[Document structure recognition data]

- Opening Delimiter -

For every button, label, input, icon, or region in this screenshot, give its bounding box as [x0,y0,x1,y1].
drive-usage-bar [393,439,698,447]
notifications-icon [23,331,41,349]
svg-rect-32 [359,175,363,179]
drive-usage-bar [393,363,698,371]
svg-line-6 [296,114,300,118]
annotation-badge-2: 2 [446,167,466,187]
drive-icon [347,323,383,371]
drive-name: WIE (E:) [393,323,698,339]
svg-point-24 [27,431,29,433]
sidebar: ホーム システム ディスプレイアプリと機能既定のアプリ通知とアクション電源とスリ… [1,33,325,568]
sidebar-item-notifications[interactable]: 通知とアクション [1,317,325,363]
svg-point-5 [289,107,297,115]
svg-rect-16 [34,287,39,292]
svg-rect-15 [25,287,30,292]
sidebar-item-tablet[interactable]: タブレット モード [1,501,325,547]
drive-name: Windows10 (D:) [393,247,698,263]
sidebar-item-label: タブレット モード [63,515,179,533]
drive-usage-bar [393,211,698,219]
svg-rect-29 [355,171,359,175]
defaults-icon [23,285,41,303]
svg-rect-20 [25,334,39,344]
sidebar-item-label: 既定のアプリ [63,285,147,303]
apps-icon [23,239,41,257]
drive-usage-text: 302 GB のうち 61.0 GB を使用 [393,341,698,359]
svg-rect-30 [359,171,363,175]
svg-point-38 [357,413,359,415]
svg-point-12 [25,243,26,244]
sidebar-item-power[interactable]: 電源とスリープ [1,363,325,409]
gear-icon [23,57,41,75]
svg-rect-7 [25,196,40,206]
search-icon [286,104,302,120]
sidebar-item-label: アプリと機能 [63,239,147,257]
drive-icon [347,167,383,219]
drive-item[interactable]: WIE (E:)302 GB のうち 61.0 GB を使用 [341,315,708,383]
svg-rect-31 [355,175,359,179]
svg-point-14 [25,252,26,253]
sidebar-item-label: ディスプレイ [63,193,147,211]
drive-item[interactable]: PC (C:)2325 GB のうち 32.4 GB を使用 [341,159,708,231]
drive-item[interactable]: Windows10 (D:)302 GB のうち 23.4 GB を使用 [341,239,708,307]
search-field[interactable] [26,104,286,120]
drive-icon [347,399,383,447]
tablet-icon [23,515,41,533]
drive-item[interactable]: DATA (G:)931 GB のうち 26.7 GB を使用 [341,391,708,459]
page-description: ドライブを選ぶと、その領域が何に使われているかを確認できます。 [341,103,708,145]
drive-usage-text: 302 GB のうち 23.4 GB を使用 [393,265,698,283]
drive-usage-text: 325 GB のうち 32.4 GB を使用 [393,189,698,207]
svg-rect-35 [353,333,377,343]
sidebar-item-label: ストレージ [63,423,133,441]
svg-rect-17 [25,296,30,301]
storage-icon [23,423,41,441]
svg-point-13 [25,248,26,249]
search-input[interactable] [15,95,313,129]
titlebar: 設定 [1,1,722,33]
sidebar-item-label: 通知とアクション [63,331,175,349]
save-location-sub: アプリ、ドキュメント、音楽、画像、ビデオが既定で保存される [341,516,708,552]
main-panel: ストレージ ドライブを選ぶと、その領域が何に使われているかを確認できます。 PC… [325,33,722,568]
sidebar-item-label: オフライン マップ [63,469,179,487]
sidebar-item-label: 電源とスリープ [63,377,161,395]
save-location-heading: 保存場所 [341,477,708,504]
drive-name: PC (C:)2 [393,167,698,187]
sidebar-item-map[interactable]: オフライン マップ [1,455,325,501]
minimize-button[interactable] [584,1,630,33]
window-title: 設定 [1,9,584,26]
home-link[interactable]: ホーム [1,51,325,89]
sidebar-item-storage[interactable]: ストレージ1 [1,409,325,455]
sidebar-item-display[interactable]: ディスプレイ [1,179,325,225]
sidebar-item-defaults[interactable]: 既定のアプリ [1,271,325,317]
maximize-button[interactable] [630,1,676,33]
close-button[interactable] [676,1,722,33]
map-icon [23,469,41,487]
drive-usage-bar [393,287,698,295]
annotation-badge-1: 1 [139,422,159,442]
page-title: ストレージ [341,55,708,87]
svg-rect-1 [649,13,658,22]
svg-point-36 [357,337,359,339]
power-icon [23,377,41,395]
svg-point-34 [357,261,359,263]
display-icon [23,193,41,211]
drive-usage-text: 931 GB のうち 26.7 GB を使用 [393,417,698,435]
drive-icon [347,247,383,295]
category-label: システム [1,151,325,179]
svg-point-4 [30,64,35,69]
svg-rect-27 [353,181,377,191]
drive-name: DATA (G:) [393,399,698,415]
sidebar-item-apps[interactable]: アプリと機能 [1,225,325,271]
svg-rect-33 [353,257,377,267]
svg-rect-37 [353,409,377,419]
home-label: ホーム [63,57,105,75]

- Closing Delimiter -

To do:
The answer must be every line from the entries above that holds the string "point".

Your response:
svg-point-24 [27,431,29,433]
svg-point-5 [289,107,297,115]
svg-point-38 [357,413,359,415]
svg-point-12 [25,243,26,244]
svg-point-14 [25,252,26,253]
svg-point-13 [25,248,26,249]
svg-point-36 [357,337,359,339]
svg-point-34 [357,261,359,263]
svg-point-4 [30,64,35,69]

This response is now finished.